Portanto, a igreja, não como entidade institucional (Vaticano, Concílios, Dioceses, etc), é responsável por aquilo que Cristo lhe deu: o Evangelho, mantendo-o na pureza em que Ele o proclamou, na santidade da revelação escriturística. E isso é realizado através de cada um dos membros do corpo, sob a supervisão e autoridade do Espírito Santo, mas também da igreja, a qual é inspirada por Ele.
VOLTA AO EVANGELHO
Sem a proclamação da doutrina bíblica, como será possível influenciar o mundo?* Sem que os membros sejam ensinados à obediência escriturística, negligenciando-a, haverá vida cristã? Enquanto os alicerces, os fundamentos da doutrina, não estiverem arraigados na igreja (verdades como a Trindade Santa, a Queda, a Depravação Humana, a Expiação Vicária de Cristo, o Arrependimento e a Regeneração do incrédulo, a Santificação... doutrinas que já são realidade na vida do eleito, e não uma promessa futura), está-se a proclamar qualquer outra coisa menos o Evangelho.
É indispensável e urgente voltar-se à pregação expositiva, à prática cristã do estudo bíblico individual e nos lares, à Escola Dominical, para que sejamos instruídos na verdade revelada, capacitados a entendê-la, praticá-la e ensiná-la aos novos e velhos crentes, não a confundindo com a falsa doutrina e o antievangelho. Sem nos esquecer da oração diária e a intercessão por todos, crentes ou não.
O reflexo será o despertar da consciência em Deus, da redenção em Cristo, das promessas que nos aguardam na eternidade, mas, também, uma vida terrena que testemunhe o amor e a graça divinas, através de atitudes que traduzam ao mundo como é a mente de Cristo: fazendo o bem, perdoando as ofensas, confortando os aflitos, suprindo as necessidades do próximo (material e espiritual), não nos conformando com o mundo e a nossa vontade, mas resignados à vontade santa e soberana de Deus.
Assim é que demonstraremos o interesse verdadeiro pelas pessoas e a obediência sincera a Deus. Como diz o ditado: "Palavras são palavras, nada mais que palavras", e se não são acompanhadas por atitude e comportamento que as corroborem, continuarão sendo palavras; ao que o apóstolo exorta-nos: “Meus filhinhos, não amemos de palavra, nem de língua, mas por obra e em verdade” (1Jo 3.18).

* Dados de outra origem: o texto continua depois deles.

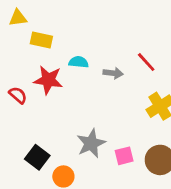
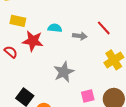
yellow rectangle: (41, 40) -> (18, 21), moved
gray star: (91, 143) -> (64, 72), moved

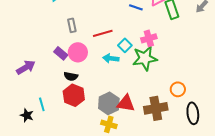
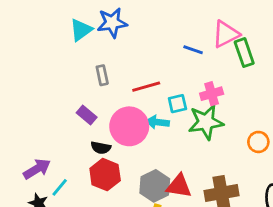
cyan square: (125, 45) -> (177, 104), turned 32
pink circle: (78, 52) -> (129, 126), moved, size x1.4
purple arrow: (26, 67) -> (37, 169), moved
orange circle: (178, 89) -> (258, 142), moved
cyan line: (42, 104) -> (60, 187), turned 56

Cristo proclamou o Evangelho, ensinou-o, dando-nos o exemplo de como viver santa, justa e perfeitamente segundo a Sua palavra. Não há meio termo, nem muro, no qual haja neutralidade e se possa subir. Então, onde você está? Em Cristo? No mundo? Se sim, não. Se não, sim. Pois o Senhor é quem definirá: onde Ele estiver, ali o eleito estará.
* Como disse, não me iludo na transformação do mundo secular em cristão, mas piamente acredito que a Igreja influencia-lo-á, tirando das trevas aqueles que Deus predestinou eternamente à luz.